What you should do — Scan the lines below; pull out those with "tribunais".

┄┄┄┄┄┄┄┄┄┄┄┄┄┄┄┄┄┄┄┄

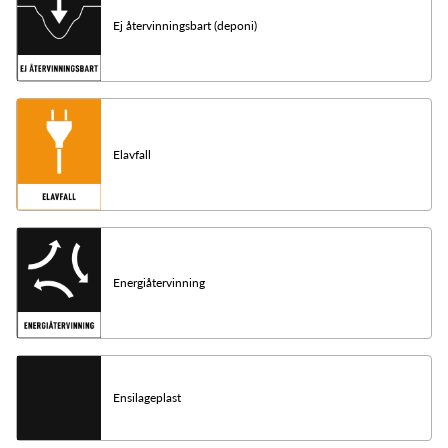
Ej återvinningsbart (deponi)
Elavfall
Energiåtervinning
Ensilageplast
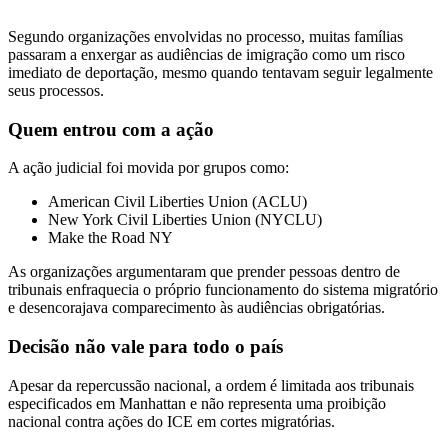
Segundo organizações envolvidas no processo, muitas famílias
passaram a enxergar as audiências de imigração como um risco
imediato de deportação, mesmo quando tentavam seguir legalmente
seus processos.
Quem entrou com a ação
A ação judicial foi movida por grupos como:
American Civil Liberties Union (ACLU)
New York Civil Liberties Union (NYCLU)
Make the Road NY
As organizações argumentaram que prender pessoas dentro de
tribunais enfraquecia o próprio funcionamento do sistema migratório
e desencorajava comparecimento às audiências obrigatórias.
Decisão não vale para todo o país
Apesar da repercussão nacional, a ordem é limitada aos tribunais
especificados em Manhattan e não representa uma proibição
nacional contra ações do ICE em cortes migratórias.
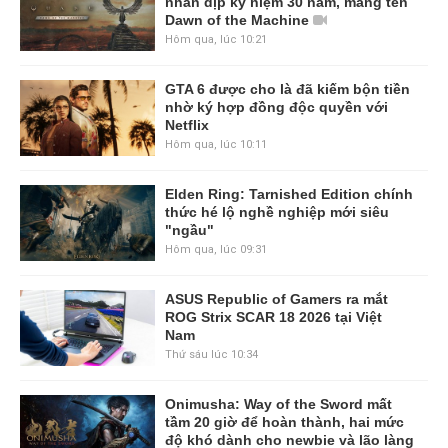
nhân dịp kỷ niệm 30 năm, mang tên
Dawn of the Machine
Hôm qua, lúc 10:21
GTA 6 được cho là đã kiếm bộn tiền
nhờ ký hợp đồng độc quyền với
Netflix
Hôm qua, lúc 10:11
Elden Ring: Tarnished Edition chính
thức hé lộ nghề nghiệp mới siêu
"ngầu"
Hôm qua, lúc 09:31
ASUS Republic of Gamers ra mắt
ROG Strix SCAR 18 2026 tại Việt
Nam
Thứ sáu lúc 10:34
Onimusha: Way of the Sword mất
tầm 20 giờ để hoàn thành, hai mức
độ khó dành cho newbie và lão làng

┄┄┄┄┄┄┄┄┄┄┄┄┄┄┄┄┄┄┄┄

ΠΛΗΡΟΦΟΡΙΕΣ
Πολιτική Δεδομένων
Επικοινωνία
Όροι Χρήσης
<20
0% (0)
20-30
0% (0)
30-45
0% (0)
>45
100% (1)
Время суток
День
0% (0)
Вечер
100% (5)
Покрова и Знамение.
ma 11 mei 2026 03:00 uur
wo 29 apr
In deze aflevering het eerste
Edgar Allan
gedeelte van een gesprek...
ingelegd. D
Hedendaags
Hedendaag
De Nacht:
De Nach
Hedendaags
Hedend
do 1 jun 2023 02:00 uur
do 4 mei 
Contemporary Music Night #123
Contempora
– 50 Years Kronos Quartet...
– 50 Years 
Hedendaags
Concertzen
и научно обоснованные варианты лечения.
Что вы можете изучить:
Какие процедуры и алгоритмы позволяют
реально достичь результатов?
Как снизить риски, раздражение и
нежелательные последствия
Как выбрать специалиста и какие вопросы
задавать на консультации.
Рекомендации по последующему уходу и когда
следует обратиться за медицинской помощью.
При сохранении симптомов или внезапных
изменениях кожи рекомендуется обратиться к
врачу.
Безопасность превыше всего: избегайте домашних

┄┄┄┄┄┄┄┄┄┄┄┄┄┄┄┄┄┄┄┄

Output below —
tribunais enfraquecia o próprio funcionamento do sistema migratório
Apesar da repercussão nacional, a ordem é limitada aos tribunais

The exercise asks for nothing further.